Ortodoxa - Por volta do século 4
É baseada na Septuaginta, mas também inclui livros considerados apócrifos por católicos e protestantes: Esdras 1, Macabeus 3 e 4 e o Salmo 151. A tradução é mais exata (nesta Bíblia, Moisés nunca teve chifres, um erro de tradução introduzido pela Bíblia latina), e os escritos não são levados ao pé da letra: para os ortodoxos, o que conta são as interpretações do texto bíblico, feitas por teólogos ao longo dos séculos.
Protestante - Século 16
Ao traduzir a Bíblia para o alemão, Martinho Lutero excluiu os livros Deuterocanônicos e mudou algumas coisas.

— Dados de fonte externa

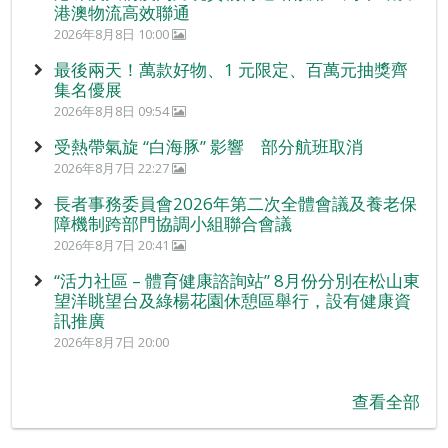
港澳物流高效聯通
2026年8月8日 10:00
最後兩天！萬款好物、1 元限定、百萬元抽獎齊
集名優展
2026年8月8日 09:54
受熱帶氣旋 “白海豚” 影響 部分航班取消
2026年8月7日 22:27
長者事務委員會2026年第二次全體會議及養老保
障機制跨部門協調小組聯合會議
2026年8月7日 20:41
“活力社區 – 體育健康諮詢站” 8月份分別在松山東
望洋眺望台及綠楊花園休憩區舉行，設有健康資
訊推廣
2026年8月7日 20:00
查看全部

Um exemplo é a palavra grega metanoia, que na Bíblia católica significa “fazer penitência” – uma referência à confissão dos pecados, um dos sacramentos católicos. Já Lutero traduziu metanoia como “reviravolta”. Para ele, confessar os pecados era inútil. O importante era transformar a vida pela fé.

Top 5 milagres

I. O maior de todos os milagres divinos foi o primeiro: a Criação do mundo, pelo poder da palavra. “E Deus disse: que haja luz. E houve luz” (Gênesis 1:3).
II. Para dar-lhe uma amostra de seus poderes, o Senhor leva Ezequiel a um campo cheio de esqueletos – e os traz de volta à vida. “O vento do Senhor soprou neles, e viveram” (Ezequiel, 37; 1-28).
III. Graças à benção divina, o herói Sansão tinha a força de muitos homens. Certa vez, foi atacado por um leão. “O espírito do Senhor deu-lhe poder, e Sansão destroçou a fera com as próprias mãos, como se matasse um cabrito” (Juízes 14:6).
IV. Josué liderava uma batalha contra os amalequitas, mas o Sol estava se pondo. Como não queria lutar no escuro, o hebreu pediu ajuda divina – e o Sol ficou no céu (Josué 10:13).
V. Para fugir do Egito, os hebreus precisavam atravessar o mar Vermelho. E não tinham navios. Moisés ergueu seu bastão e as águas do mar se dividiram. Após a passagem dos hebreus, o profeta deixou que as ondas se fechassem sobre os exércitos do faraó (Êxodo 14; 21-30).